The state has recently seen a string of record-setting months for cannabis sales. Over the summer, monthly cannabis sales had averaged more than $100 million, according to an Oregon Liquor Control Commission (OLCC) report.
The projected uptick in sales will mean an extra $30 million in marijuana tax revenue for the state during its two-year budget period ending in 2021. Total adult-use cannabis taxes for that period are now forecast to end up at more than $276 million.
“Factors leading to increases in sales include higher incomes due to federal support, increased stressors in everyday life, reductions in other forms of entertainment or recreational opportunities, and simply more time on one’s hand be it due to a COVID-related layoff, or increased working from home,” the report said.

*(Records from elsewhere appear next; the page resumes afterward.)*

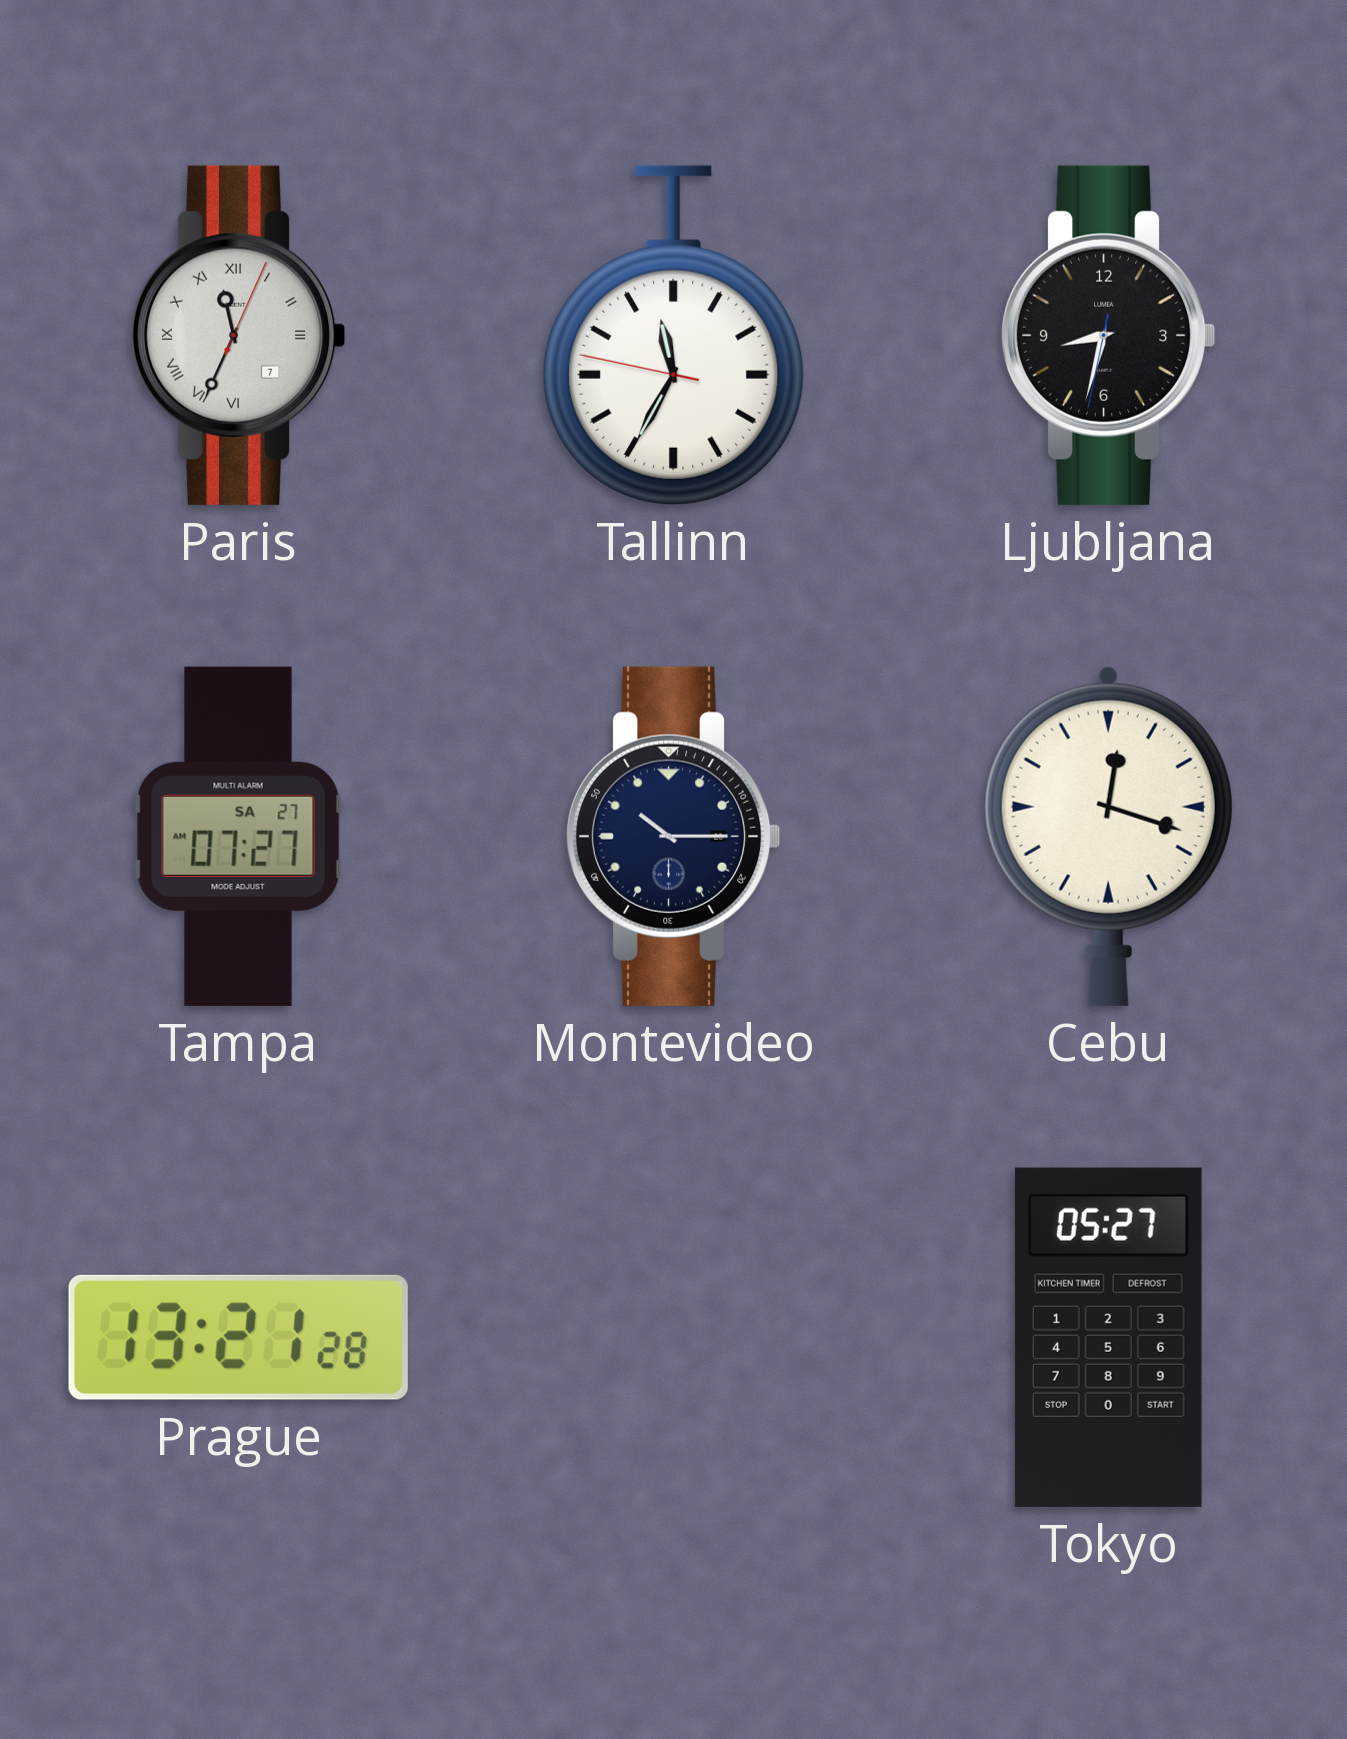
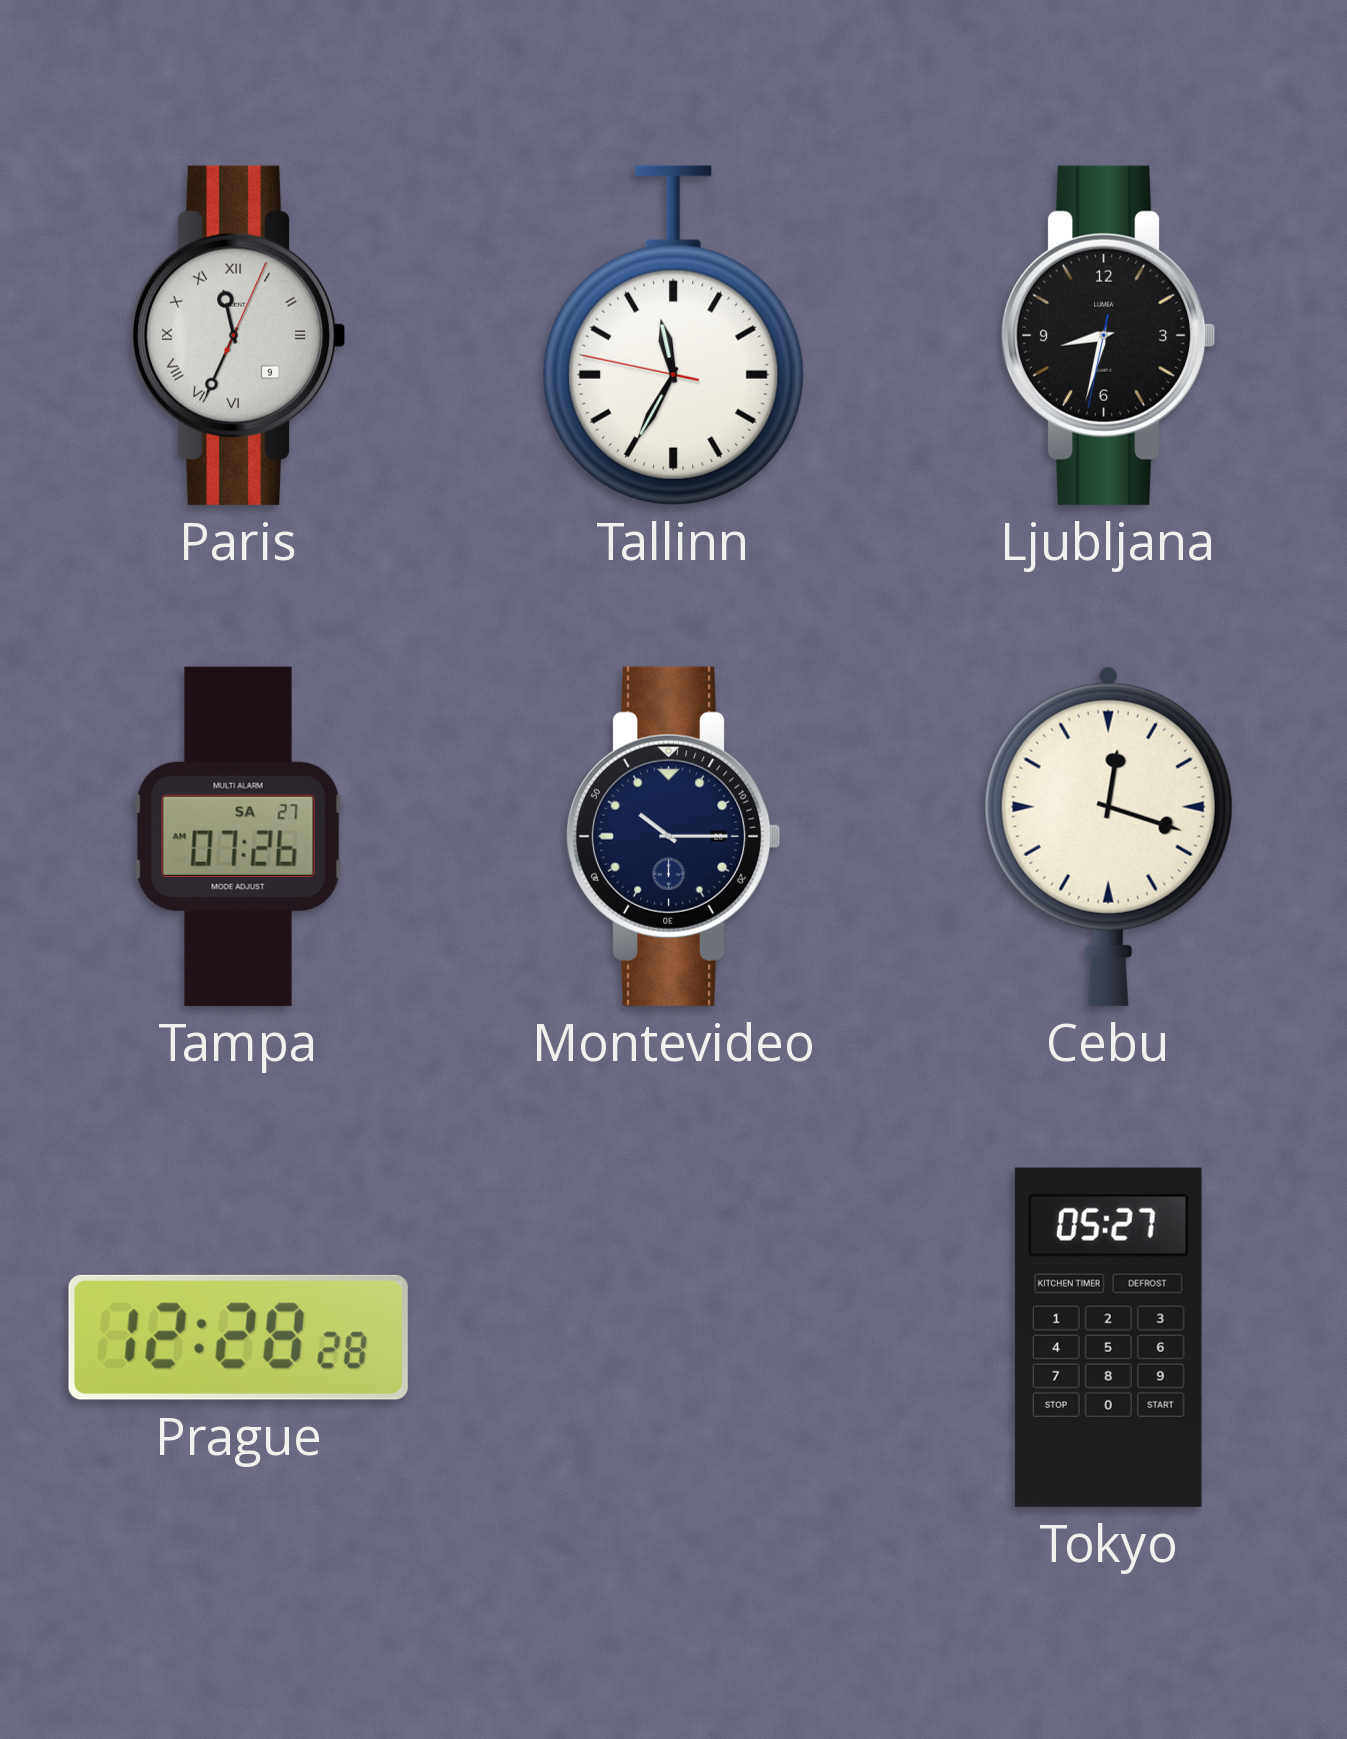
Paris date: 7 -> 9
Tampa: 07:27 -> 07:26
Prague: 13:21 -> 12:28
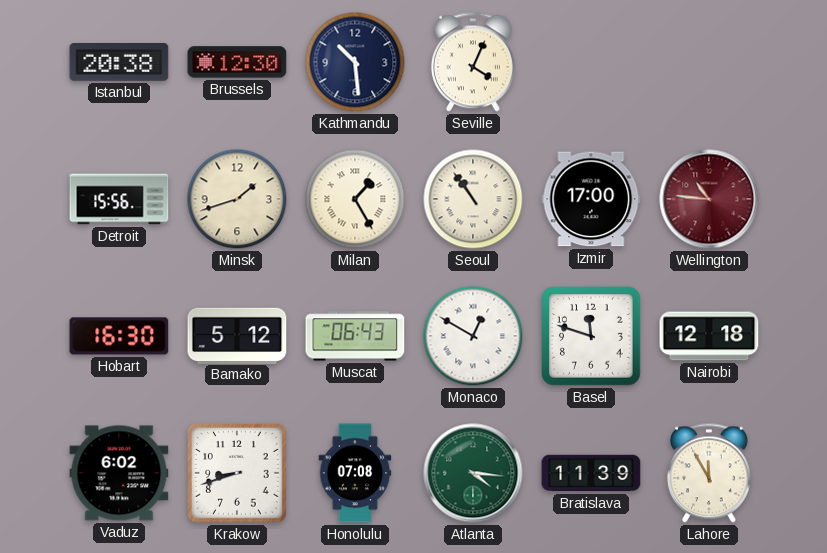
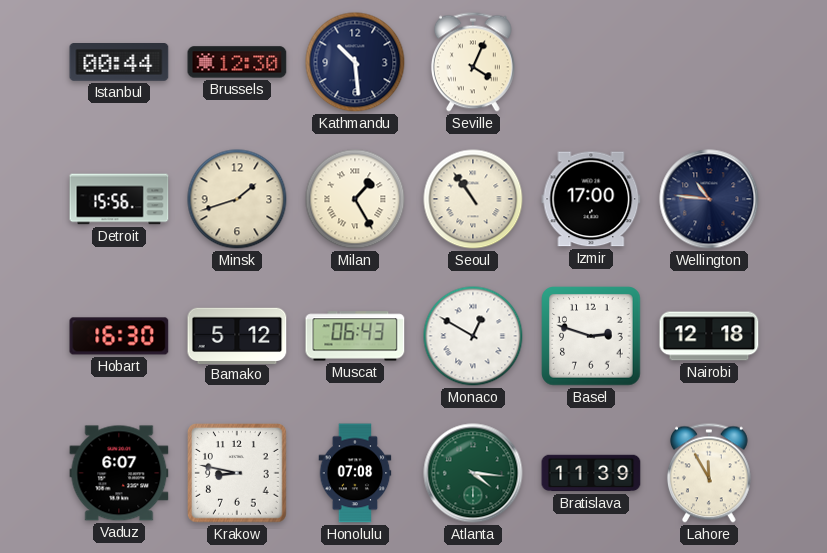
Istanbul: 20:38 -> 00:44
Wellington dial: burgundy -> navy
Basel: 11:48 -> 2:48
Vaduz: 6:02 -> 6:07
Krakow: 8:42 -> 8:47
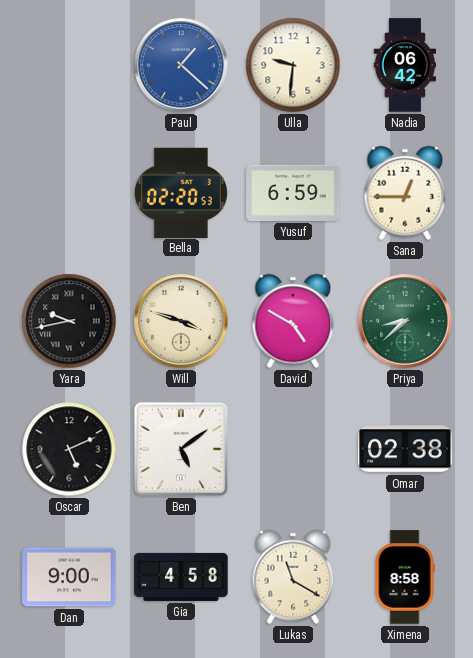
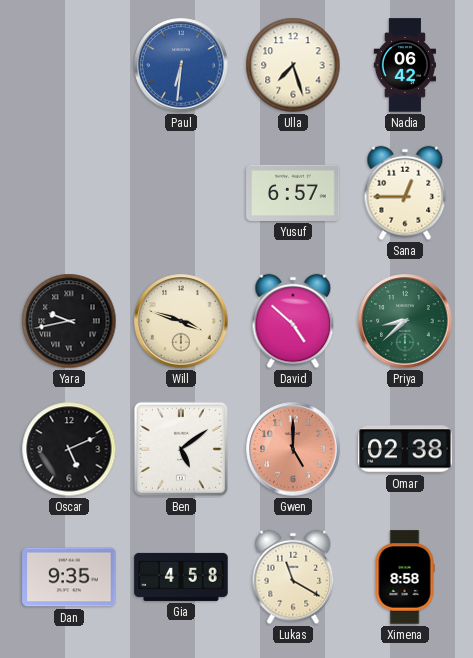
Paul: 1:22 -> 6:31
Ulla: 9:31 -> 7:27
Bella: 02:20 -> none
Yusuf: 6:59 -> 6:57
David: 4:50 -> 4:52
Gwen: none -> 5:00
Dan: 9:00 -> 9:35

“A key question is now that the federal aid is gone and other entertainment options return in the months ahead, will some of this increase in sales in recent months subside?” the Office of Economic Analysis wrote in the new report. “In a recent meeting of our office’s marijuana forecast advisory group, the broad consensus was that yes, some of these sales will come off, but not entirely so. And the longer the pandemic lasts, the more likely customers will permanently adjust their behavior as they become accustomed to their new routines and buying patterns.”
For now, the bulk of the increases appear to be driven by existing consumers. While “indications are that the customer base is broadening some as the market grows due to more users trying an increasingly socially acceptable product and ongoing converts from the black market to the legal market,” the report said, the increase “is more likely to be due to larger or more frequent sales to existing consumers than due to more consumers alone.”
“One item to watch moving forward are prices,” analysts wrote. “In recent years the supply of marijuana has greatly outstripped the demand, leading to lower prices. This is great news for consumers. Given that marijuana is a normal good, lower prices have led to larger quantities sold. But now that demand has increased, while supply has held steady, and with the potential impact of the wildfires right as growers are prepping for harvest, this balance in the market may shift… As such, it may be that prices rise, or at least not decline like they have in recent years.”
As far as tax revenue goes, any price increase would likely lead to more money for the state, “as the decline in quantity sold is not large enough to outweigh the price impact,” the report said.
How cannabis revenue is spent would also be affected by a drug decriminalization ballot proposition, Measure 110, that voters will decide in November. While the initiative isn’t expected to change the amount of taxes collected, it would redirect marijuana tax funds to expand drug treatment programs. “Whether current programs receiving marijuana tax revenue would ultimately see budgetary impacts,” analysts said, “would remain up to the Legislature should voters approve the measure this fall.”
Measure 110, which broadly seeks to reframe problem drug use in medical rather than criminal terms, is one of two key drug-reform measures on Oregon’s ballot in less than six weeks. The other would legalize the therapeutic use of psilocybin, the main psychoactive ingredient in psychedelic mushrooms. That measure would be the first of its kind in the U.S., although Canada has recently granted some patients immunity from that country’s prohibition on psilocybin.